_Required action_
Omit all pictures. Reproduce exactly the lines from the first line of the records below through the line with "Netherlands, gaining a".

Start of Provided records

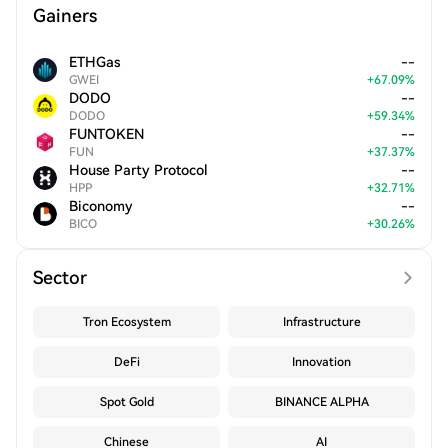
Gainers
ETHGas
--
GWEI
+
67.09
%
DODO
--
DODO
+
59.34
%
FUNTOKEN
--
FUN
+
37.37
%
House Party Protocol
--
HPP
+
32.71
%
Biconomy
--
BICO
+
30.26
%
Sector
Tron Ecosystem
Infrastructure
DeFi
Innovation
Spot Gold
BINANCE ALPHA
Chinese
AI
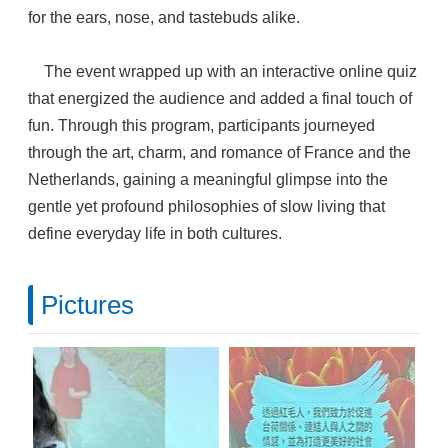
for the ears, nose, and tastebuds alike.
The event wrapped up with an interactive online quiz
that energized the audience and added a final touch of
fun. Through this program, participants journeyed
through the art, charm, and romance of France and the
Netherlands, gaining a meaningful glimpse into the
gentle yet profound philosophies of slow living that
define everyday life in both cultures.
Pictures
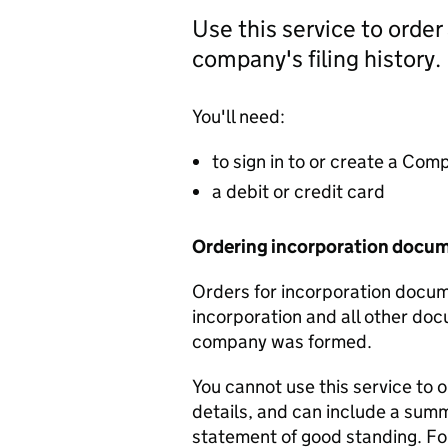
Use this service to order
company's filing history.
You'll need:
to sign in to or create a Co
a debit or credit card
Ordering incorporation docu
Orders for incorporation docume
incorporation and all other doc
company was formed.
You cannot use this service to 
details, and can include a sum
statement of good standing. For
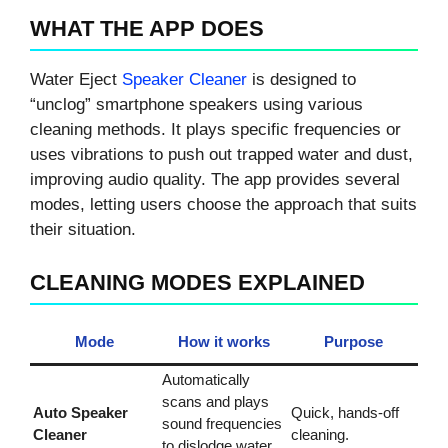
WHAT THE APP DOES
Water Eject
Speaker Cleaner
is designed to
“unclog” smartphone speakers using various
cleaning methods. It plays specific frequencies or
uses vibrations to push out trapped water and dust,
improving audio quality. The app provides several
modes, letting users choose the approach that suits
their situation.
CLEANING MODES EXPLAINED
Mode
How it works
Purpose
Automatically
scans and plays
Auto Speaker
Quick, hands‑off
sound frequencies
Cleaner
cleaning.
to dislodge water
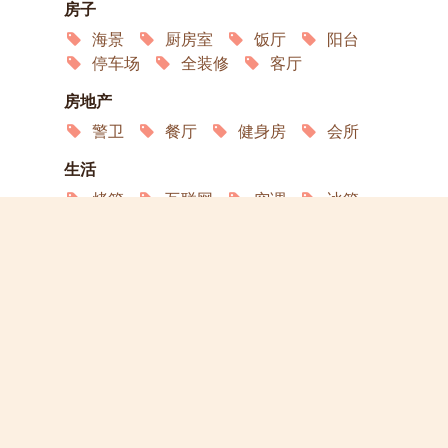
房子
海景
厨房室
饭厅
阳台
停车场
全装修
客厅
房地产
警卫
餐厅
健身房
会所
生活
烤箱
互联网
空调
冰箱
洗衣机
洗碗机
微波炉
服务
园艺
演员
宠物欢迎
允许吸烟
轮椅通道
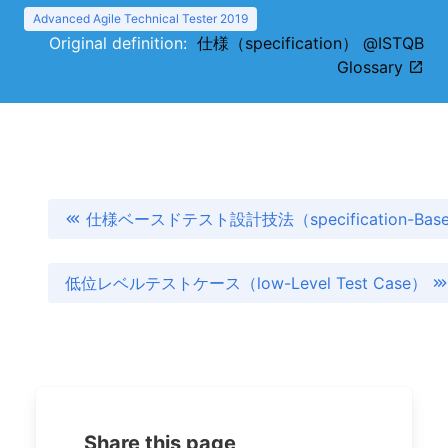
Advanced Agile Technical Tester 2019
Original definition:
仕様（specification） @ISTQB
Glossary
仕様ベースドテスト設計技法（specification-Based T
低位レベルテストケース（low-Level Test Case）
Share this page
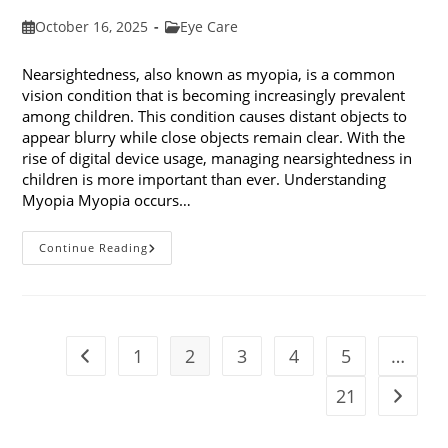
Post
Post
October 16, 2025
Eye Care
published:
category:
Nearsightedness, also known as myopia, is a common
vision condition that is becoming increasingly prevalent
among children. This condition causes distant objects to
appear blurry while close objects remain clear. With the
rise of digital device usage, managing nearsightedness in
children is more important than ever. Understanding
Myopia Myopia occurs…
Ways
Continue Reading
To
Manage
Nearsightedness
In
Children
1
2
3
4
5
…
Go to the previous page
21
Go to t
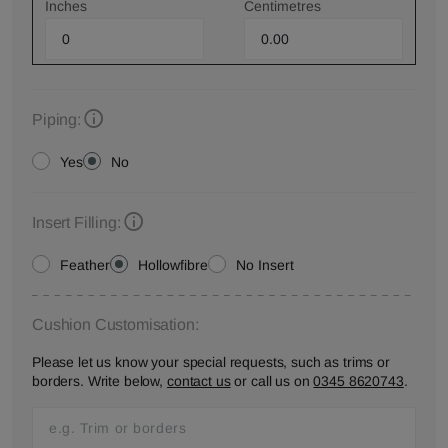
Inches
Centimetres
Piping:
Yes
No
Insert Filling:
Feather
Hollowfibre
No Insert
Cushion Customisation:
Please let us know your special requests, such as trims or
borders. Write below,
contact us
or call us on
0345 8620743
.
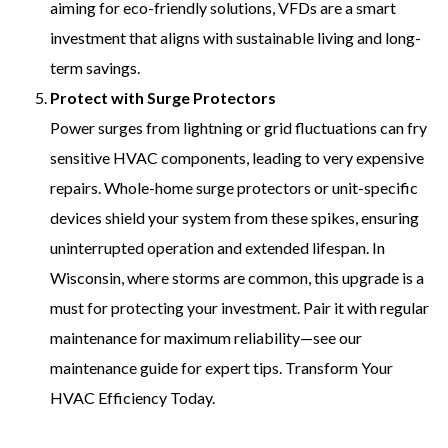
aiming for eco-friendly solutions, VFDs are a smart
investment that aligns with sustainable living and long-
term savings.
Protect with Surge Protectors
Power surges from lightning or grid fluctuations can fry
sensitive HVAC components, leading to very expensive
repairs. Whole-home surge protectors or unit-specific
devices shield your system from these spikes, ensuring
uninterrupted operation and extended lifespan. In
Wisconsin, where storms are common, this upgrade is a
must for protecting your investment. Pair it with regular
maintenance for maximum reliability—see our
maintenance guide for expert tips. Transform Your
HVAC Efficiency Today.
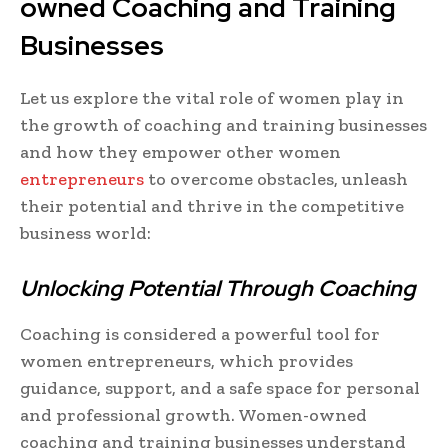
owned Coaching and Training
Businesses
Let us explore the vital role of women play in
the growth of coaching and training businesses
and how they empower other women
entrepreneurs
to overcome obstacles, unleash
their potential and thrive in the competitive
business world:
Unlocking Potential Through Coaching
Coaching is considered a powerful tool for
women entrepreneurs, which provides
guidance, support, and a safe space for personal
and professional growth. Women-owned
coaching and training businesses understand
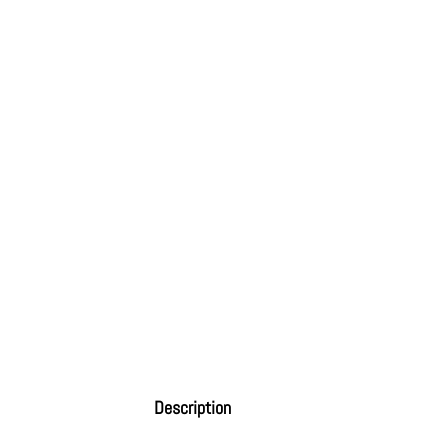
Description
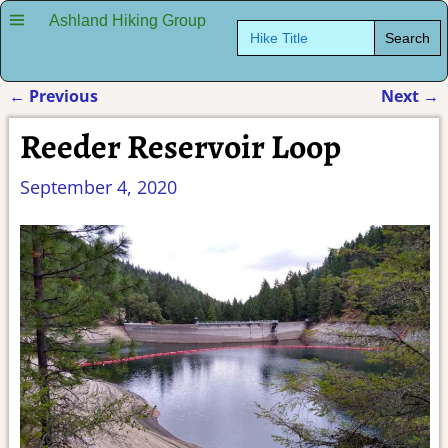
Ashland Hiking Group
Search
for:
←
Previous
Next
→
Post navigation
Reeder Reservoir Loop
September 4, 2020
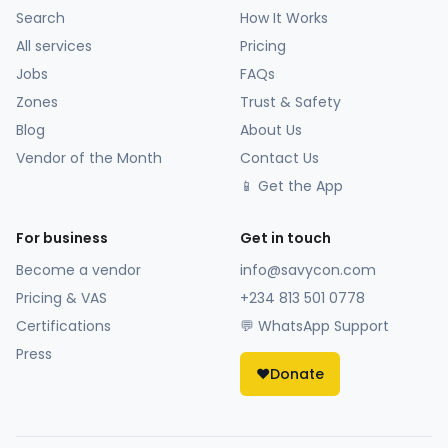
Search
How It Works
All services
Pricing
Jobs
FAQs
Zones
Trust & Safety
Blog
About Us
Vendor of the Month
Contact Us
📱 Get the App
For business
Get in touch
Become a vendor
info@savycon.com
Pricing & VAS
+234 813 501 0778
Certifications
💬 WhatsApp Support
Press
❤️
Donate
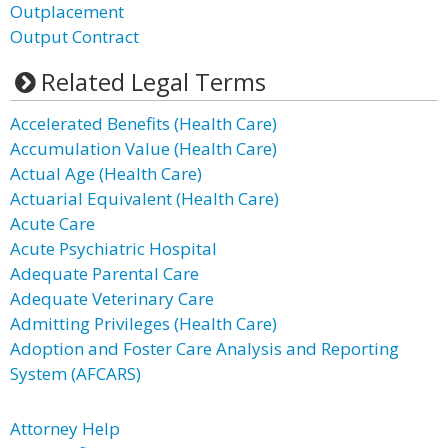
Outplacement
Output Contract
Related Legal Terms
Accelerated Benefits (Health Care)
Accumulation Value (Health Care)
Actual Age (Health Care)
Actuarial Equivalent (Health Care)
Acute Care
Acute Psychiatric Hospital
Adequate Parental Care
Adequate Veterinary Care
Admitting Privileges (Health Care)
Adoption and Foster Care Analysis and Reporting
System (AFCARS)
Attorney Help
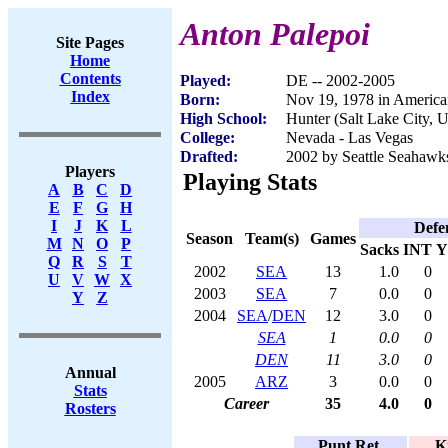
Anton Palepoi
Site Pages
Home
Contents
Played:
DE -- 2002-2005
Index
Born:
Nov 19, 1978 in Americ
High School:
Hunter (Salt Lake City, 
College:
Nevada - Las Vegas
Drafted:
2002 by Seattle Seahawks
Players
Playing Stats
A
B
C
D
E
F
G
H
I
J
K
L
Defe
Season
Team(s)
Games
M
N
O
P
Sacks
INT
Y
Q
R
S
T
2002
SEA
13
1.0
0
U
V
W
X
2003
SEA
7
0.0
0
Y
Z
2004
SEA
/
DEN
12
3.0
0
SEA
1
0.0
0
DEN
11
3.0
0
Annual
2005
ARZ
3
0.0
0
Stats
Career
35
4.0
0
Rosters
Punt Ret.
K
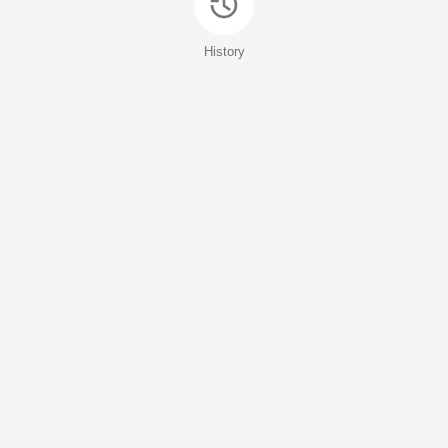
History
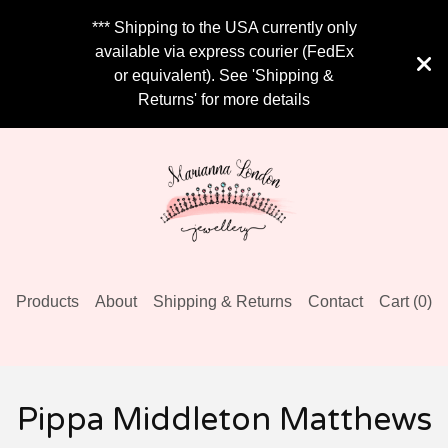
*** Shipping to the USA currently only
available via express courier (FedEx
or equivalent). See 'Shipping &
Returns' for more details
Products
About
Shipping & Returns
Contact
Cart (
0
)
Pippa Middleton Matthews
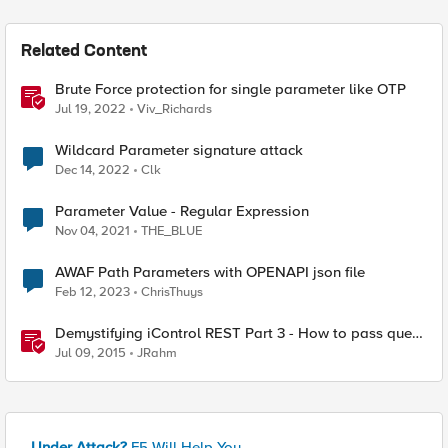
Related Content
Brute Force protection for single parameter like OTP
Jul 19, 2022
Viv_Richards
Wildcard Parameter signature attack
Dec 14, 2022
Clk
Parameter Value - Regular Expression
Nov 04, 2021
THE_BLUE
AWAF Path Parameters with OPENAPI json file
Feb 12, 2023
ChrisThuys
Demystifying iControl REST Part 3 - How to pass query
parameters and tmsh options
Jul 09, 2015
JRahm
Under Attack?
F5 Will Help You.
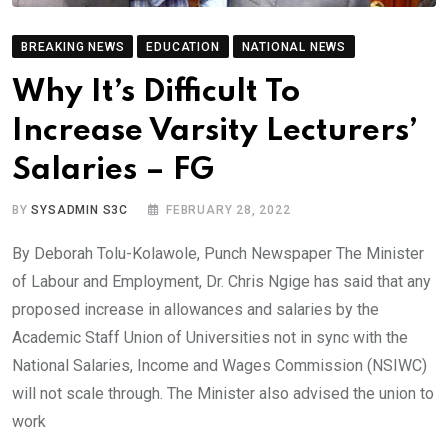
BREAKING NEWS
EDUCATION
NATIONAL NEWS
Why It’s Difficult To
Increase Varsity Lecturers’
Salaries – FG
BY
SYSADMIN S3C
FEBRUARY 28, 2022
By Deborah Tolu-Kolawole, Punch Newspaper The Minister
of Labour and Employment, Dr. Chris Ngige has said that any
proposed increase in allowances and salaries by the
Academic Staff Union of Universities not in sync with the
National Salaries, Income and Wages Commission (NSIWC)
will not scale through. The Minister also advised the union to
work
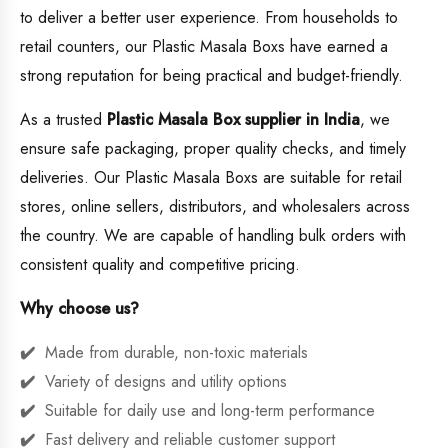
to deliver a better user experience. From households to
retail counters, our Plastic Masala Boxs have earned a
strong reputation for being practical and budget-friendly.
As a trusted
Plastic Masala Box supplier in India
, we
ensure safe packaging, proper quality checks, and timely
deliveries. Our Plastic Masala Boxs are suitable for retail
stores, online sellers, distributors, and wholesalers across
the country. We are capable of handling bulk orders with
consistent quality and competitive pricing.
Why choose us?
Made from durable, non-toxic materials
Variety of designs and utility options
Suitable for daily use and long-term performance
Fast delivery and reliable customer support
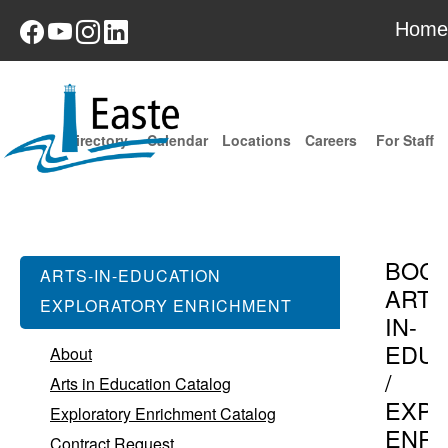
Home
Directory
Calendar
Locations
Careers
For Staff
BOC
ARTS-IN-EDUCATION
ARTS
EXPLORATORY ENRICHMENT
IN-
EDUC
About
/
Arts in Education Catalog
EXPL
Exploratory Enrichment Catalog
ENR
Contract Request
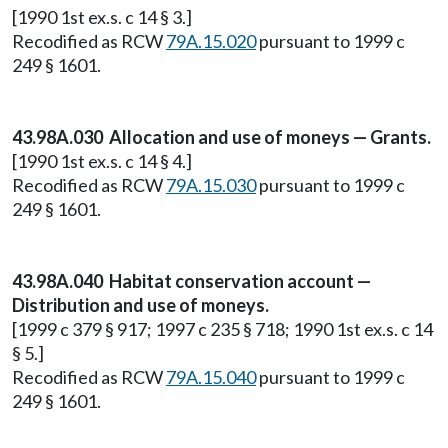
[1990 1st ex.s. c 14 § 3.]
Recodified as RCW
79A.15.020
pursuant to 1999 c
249 § 1601.
43.98A.030 Allocation and use of moneys — Grants.
[1990 1st ex.s. c 14 § 4.]
Recodified as RCW
79A.15.030
pursuant to 1999 c
249 § 1601.
43.98A.040 Habitat conservation account —
Distribution and use of moneys.
[1999 c 379 § 917; 1997 c 235 § 718; 1990 1st ex.s. c 14
§ 5.]
Recodified as RCW
79A.15.040
pursuant to 1999 c
249 § 1601.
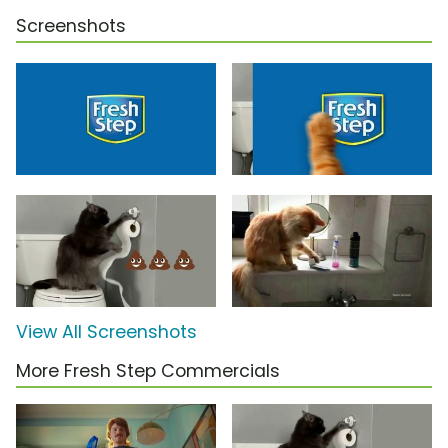
Screenshots
View All Screenshots
More Fresh Step Commercials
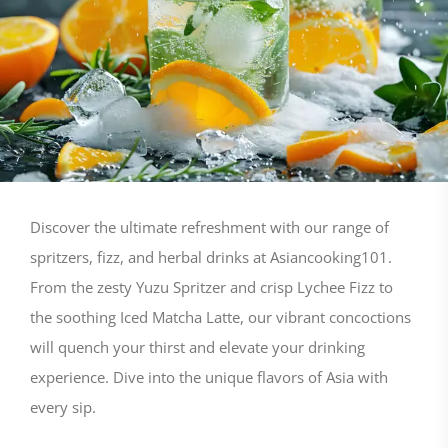
Discover the ultimate refreshment with our range of
spritzers, fizz, and herbal drinks at Asiancooking101.
From the zesty Yuzu Spritzer and crisp Lychee Fizz to
the soothing Iced Matcha Latte, our vibrant concoctions
will quench your thirst and elevate your drinking
experience. Dive into the unique flavors of Asia with
every sip.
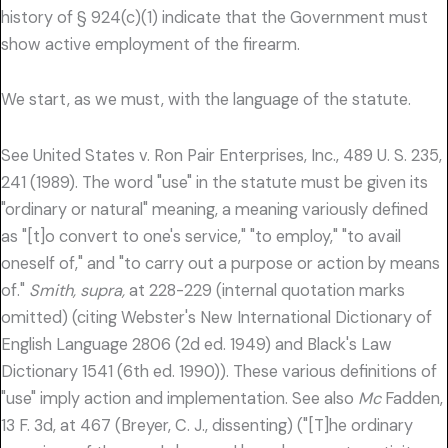
history of § 924(c)(1) indicate that the Government must
show active employment of the firearm.
We start, as we must, with the language of the statute.
See United States v. Ron Pair Enterprises, Inc., 489 U. S. 235,
241 (1989). The word "use" in the statute must be given its
"ordinary or natural" meaning, a meaning variously defined
as "[t]o convert to one's service," "to employ," "to avail
oneself of," and "to carry out a purpose or action by means
of."
Smith, supra,
at 228-229 (internal quotation marks
omitted) (citing Webster's New International Dictionary of
English Language 2806 (2d ed. 1949) and Black's Law
Dictionary 1541 (6th ed. 1990)). These various definitions of
"use" imply action and implementation. See also
Mc
Fadden,
13 F. 3d, at 467 (Breyer, C. J., dissenting) ("[T]he ordinary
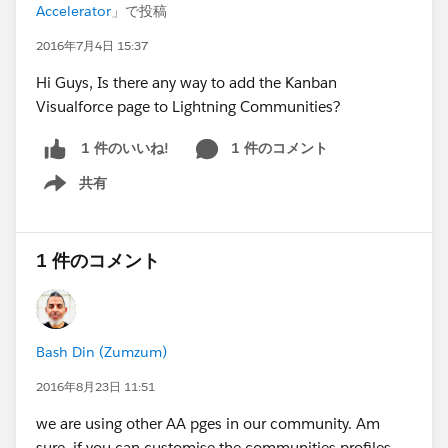
Accelerator
」で投稿
2016年7月4日 15:37
Hi Guys, Is there any way to add the Kanban
Visualforce page to Lightning Communities?
1 件のコメント
1 件のいいね!
共有
Show menu
1 件のコメント
Bash Din (Zumzum)
2016年8月23日 11:51
we are using other AA pges in our community. Am
sure, if you can customise the communities profiles,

End of Provided records

_Result for this task_
Gainers
ETHGas
--
GWEI
+
67.09
%
DODO
--
DODO
+
59.34
%
FUNTOKEN
--
FUN
+
37.37
%
House Party Protocol
--
HPP
+
32.71
%
Biconomy
--
BICO
+
30.26
%
Sector
Tron Ecosystem
Infrastructure
DeFi
Innovation
Spot Gold
BINANCE ALPHA
Chinese
AI
for the ears, nose, and tastebuds alike.
The event wrapped up with an interactive online quiz
that energized the audience and added a final touch of
fun. Through this program, participants journeyed
through the art, charm, and romance of France and the
Netherlands, gaining a meaningful glimpse into the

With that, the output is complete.